Fallece a los 71 años uno de los nombres clave del rock
El neoyorquino ha influido a generaciones de músicos
Muere Lou Reed, la voz salvaje del rock

DIEGO A. MANRIQUE Madrid 1 NOV 2013 -




Lou Reed por Jean-Baptiste Mondino

Parecía indestructible: un neoyorquino agresivo, dispuesto a defender su parcela. Lou Reed presumía de una fortaleza de ánimo que le permitió superar todas las adversidades. Aguantó el electrochoque al que le empujaron sus preocupados padres. Se dio a conocer con The Velvet Underground, un grupo que, a pesar de su actual inmensa reputación, apenas vendió discos. De hecho, sus dos únicas canciones universales, Walk on the wild side y Perfect day, salieron en 1972, en el elepé Transformer,que produjo su admirador Bowie. Y parecía haber sobrevivido al transplante de hígado al que se sometió en abril, que al final ha causado su muerte ayer en Long Island.

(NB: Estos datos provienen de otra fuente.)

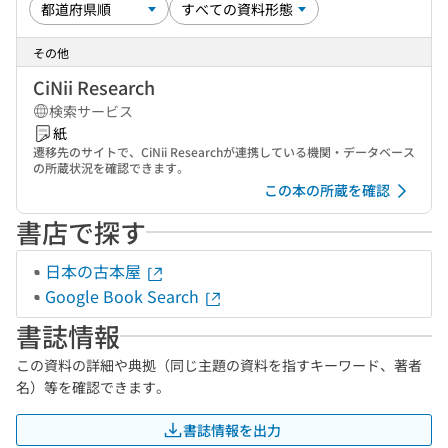
その他
CiNii Research
検索サービス
紙
遷移先のサイトで、CiNii Researchが連携している機関・データベース
の所蔵状況を確認できます。
この本の所蔵を確認
書店で探す
日本の古本屋
Google Book Search
書誌情報
この資料の詳細や典拠（同じ主題の資料を指すキーワード、著者
名）等を確認できます。
書誌情報を出力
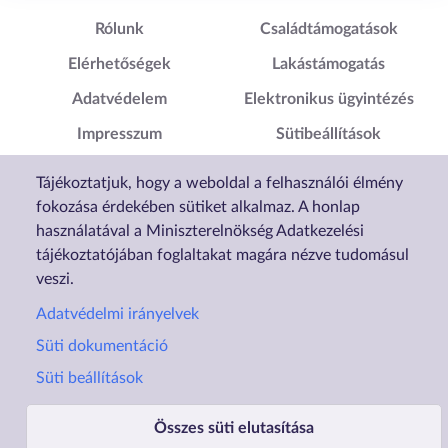
Lábléc1
Lábléc2
Rólunk
Családtámogatások
Elérhetőségek
Lakástámogatás
Adatvédelem
Elektronikus ügyintézés
Impresszum
Sütibeállítások
Akadálymentesítési
Tájékoztatjuk, hogy a weboldal a felhasználói élmény
Nyilatkozat
fokozása érdekében sütiket alkalmaz. A honlap
használatával a Miniszterelnökség Adatkezelési
tájékoztatójában foglaltakat magára nézve tudomásul
veszi.
Adatvédelmi irányelvek
Süti dokumentáció
Süti beállítások
Összes süti elutasítása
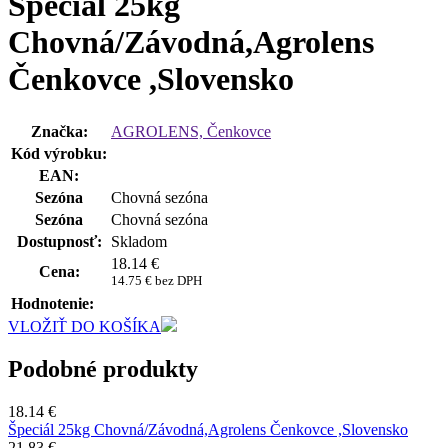
Špeciál 25kg
Chovná/Závodná,Agrolens
Čenkovce ,Slovensko
Značka:
AGROLENS, Čenkovce
Kód výrobku:
EAN:
Sezóna
Chovná sezóna
Sezóna
Chovná sezóna
Dostupnosť:
Skladom
18.14
€
Cena:
14.75 € bez DPH
Hodnotenie:
VLOŽIŤ DO KOŠÍKA
Podobné produkty
18.14 €
Špeciál 25kg Chovná/Závodná,Agrolens Čenkovce ,Slovensko
21.83 €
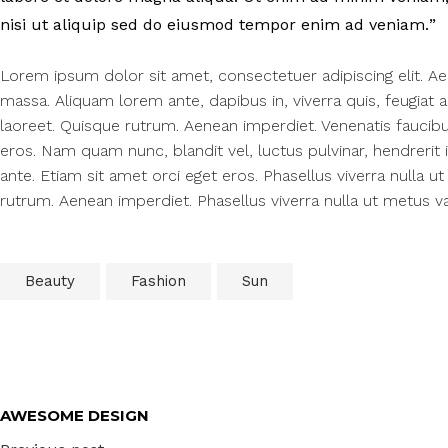
nisi ut aliquip sed do eiusmod tempor enim ad veniam.
Lorem ipsum dolor sit amet, consectetuer adipiscing elit. 
massa. Aliquam lorem ante, dapibus in, viverra quis, feugiat a,
laoreet. Quisque rutrum. Aenean imperdiet. Venenatis faucibus
eros. Nam quam nunc, blandit vel, luctus pulvinar, hendrerit 
ante. Etiam sit amet orci eget eros. Phasellus viverra nulla u
rutrum. Aenean imperdiet. Phasellus viverra nulla ut metus va
Beauty
Fashion
Sun
AWESOME DESIGN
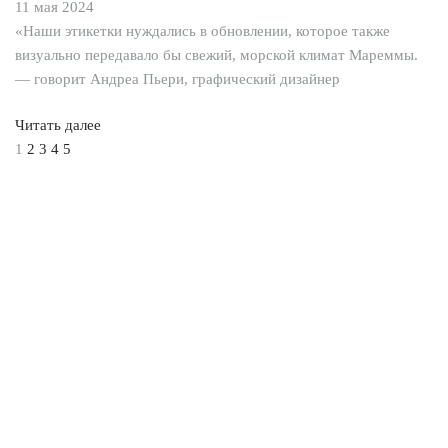
11 мая 2024
«Наши этикетки нуждались в обновлении, которое также
визуально передавало бы свежий, морской климат Мареммы.
— говорит Андреа Пьери, графический дизайнер
Читать далее
1
2
3
4
5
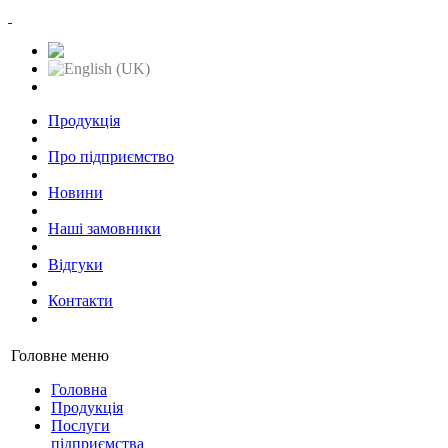
RU
Продукція
Про підприємство
Новини
Наші замовники
Відгуки
Контакти
Головне меню
Головна
Продукція
Послуги
підприємства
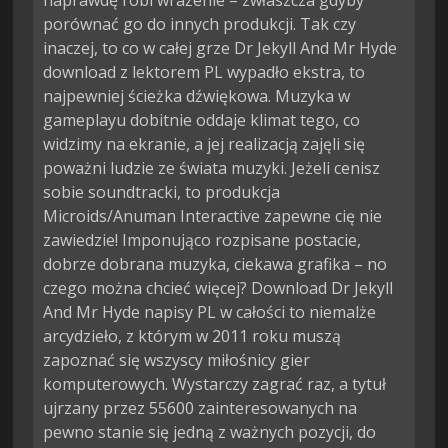
naprawdę robi wrażenie – zwłaszcza gdyby
porównać go do innych produkcji. Tak czy
inaczej, to co w całej grze Dr Jekyll And Mr Hyde
download z lektorem PL wypadło ekstra, to
najpewniej ścieżka dźwiękowa. Muzyka w
gameplayu dobitnie oddaje klimat tego, co
widzimy na ekranie, a jej realizacją zajęli się
poważni ludzie ze świata muzyki. Jeżeli cenisz
sobie soundtracki, to produkcja
Microids/Anuman Interactive zapewne cię nie
zawiedzie! Imponująco rozpisane postacie,
dobrze dobrana muzyka, ciekawa grafika – no
czego można chcieć więcej? Download Dr Jekyll
And Mr Hyde napisy PL w całości to niemalże
arcydzieło, z którym w 2011 roku muszą
zapoznać się wszyscy miłośnicy gier
komputerowych. Wystarczy zagrać raz, a tytuł
ujrzany przez 55600 zainteresowanych na
pewno stanie się jedną z ważnych pozycji, do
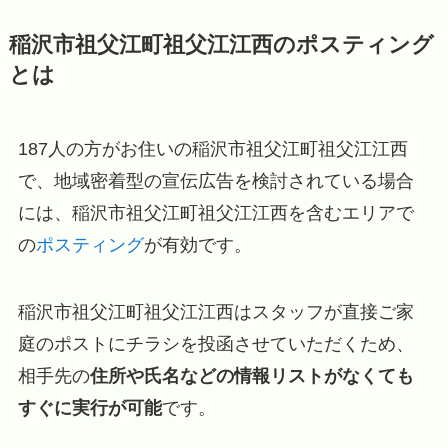
稲沢市祖父江町祖父江江西のポスティング
とは
187人の方がお住いの稲沢市祖父江町祖父江江西
で、地域密着型の宣伝広告を検討されている場合
には、稲沢市祖父江町祖父江江西を含むエリアで
の
ポスティング
が有効です。
稲沢市祖父江町祖父江江西はスタッフが直接ご家
庭のポストにチラシを投函させていただくため、
相手先の
住所や氏名などの情報リストがなくても
すぐに実行が可能
です。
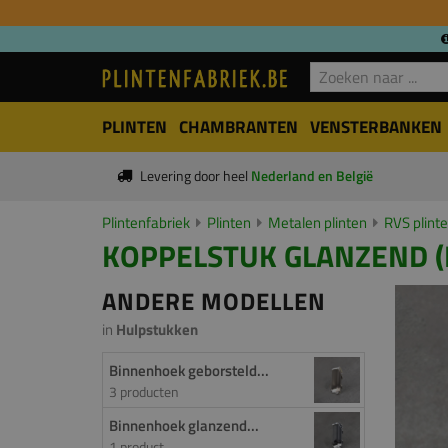
PLINTEN
CHAMBRANTEN
VENSTERBANKEN
Levering door heel
Nederland en België
Plintenfabriek
Plinten
Metalen plinten
RVS plint
KOPPELSTUK GLANZEND (B
ANDERE MODELLEN
in
Hulpstukken
Binnenhoek geborsteld...
3 producten
Binnenhoek glanzend...
1 product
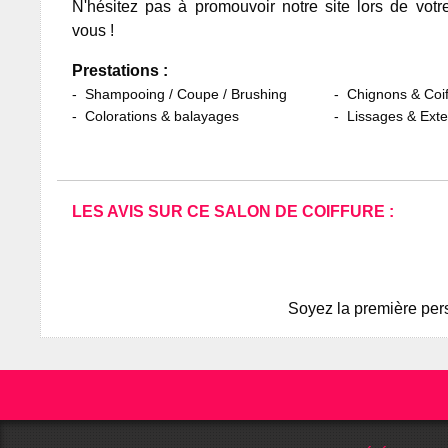
N'hésitez pas à promouvoir notre site lors de votr
vous !
Prestations :
Shampooing / Coupe / Brushing
Chignons & Coif
Colorations & balayages
Lissages & Ext
LES AVIS SUR CE SALON DE COIFFURE :
Soyez la première pers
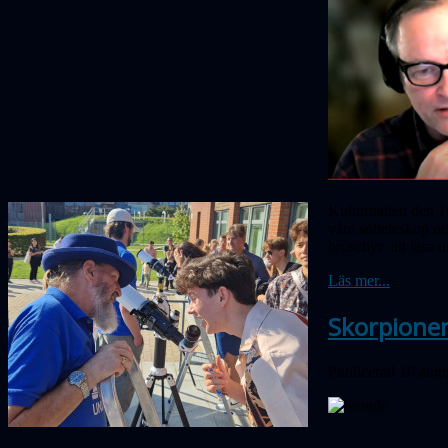
Kulturnatten den 16
våra solteleskop o
broschyr att läsa 
Läs mer...
Skorpione
Publicerad 16 augu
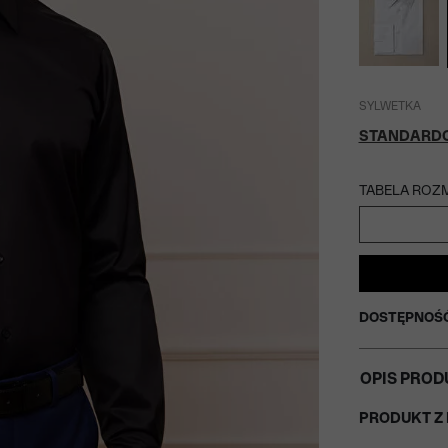
SYLWETKA
STANDARD
TABELA ROZ
DOSTĘPNOŚ
OPIS PROD
PRODUKT Z 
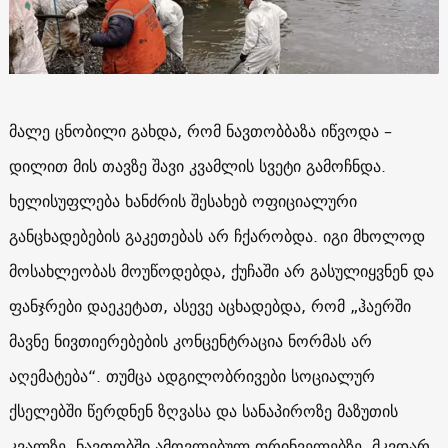
მალე ცნობილი გახდა, რომ ნავთობბაზა იწვოდა –
დილით მის თავზე შავი კვამლის სვეტი გამოჩნდა.
ხელისუფლება ხანძრის შესახებ ოფიციალური
განცხადებების გაკეთებას არ ჩქარობდა. იგი მხოლოდ
მოსახლეობას მოუწოდებდა, ქუჩაში არ გასულიყვნენ და
ფანჯრები დაეკეტათ, ასევე აცხადებდა, რომ „ჰაერში
მავნე ნივთიერებების კონცენტრაცია ნორმას არ
აღემატება“. თუმცა ადგილობრივები სოციალურ
ქსელებში წერდნენ ზღვასა და სანაპიროზე მაზუთის
კვალზე, ნავთობში ამოვლებულ ფრინველებზე, მკვდარ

Con todo, mantuvo una alta productividad hasta tiempos recientes: se peleaba con las discográficas, cambiaba de productores y seguía adelante, sin grandes ventas. Aparte de la vituperada colaboración con Metallica (Lulu, 2011), se había apartado del rock y el formato canción. Casi de tapadillo, lanzaba grabaciones instrumentales, ocasionalmente con un grupo —el Metal Machine Trio— que evocaba su máxima expresión de libertad creativa: el doble Metal machine music (1975), una colección de feedback y otros extremismos sonoros.

De alguna manera, Lewis Allan Reed (1942-2013) se deleitaba en llevar la contra a lo que esperaban de él. Eran muy celebrados sus encuentros con el periodista musical Lester Bangs, que exigía cierta moralidad a sus ídolos. Reed arguía la sacrosanta libertad del creador. Se burlaba del (indudable) daño que hizo aquella parte de su espectáculo en que parecía inyectarse con heroína: “¿es que no saben distinguir entre el teatro y la realidad?”.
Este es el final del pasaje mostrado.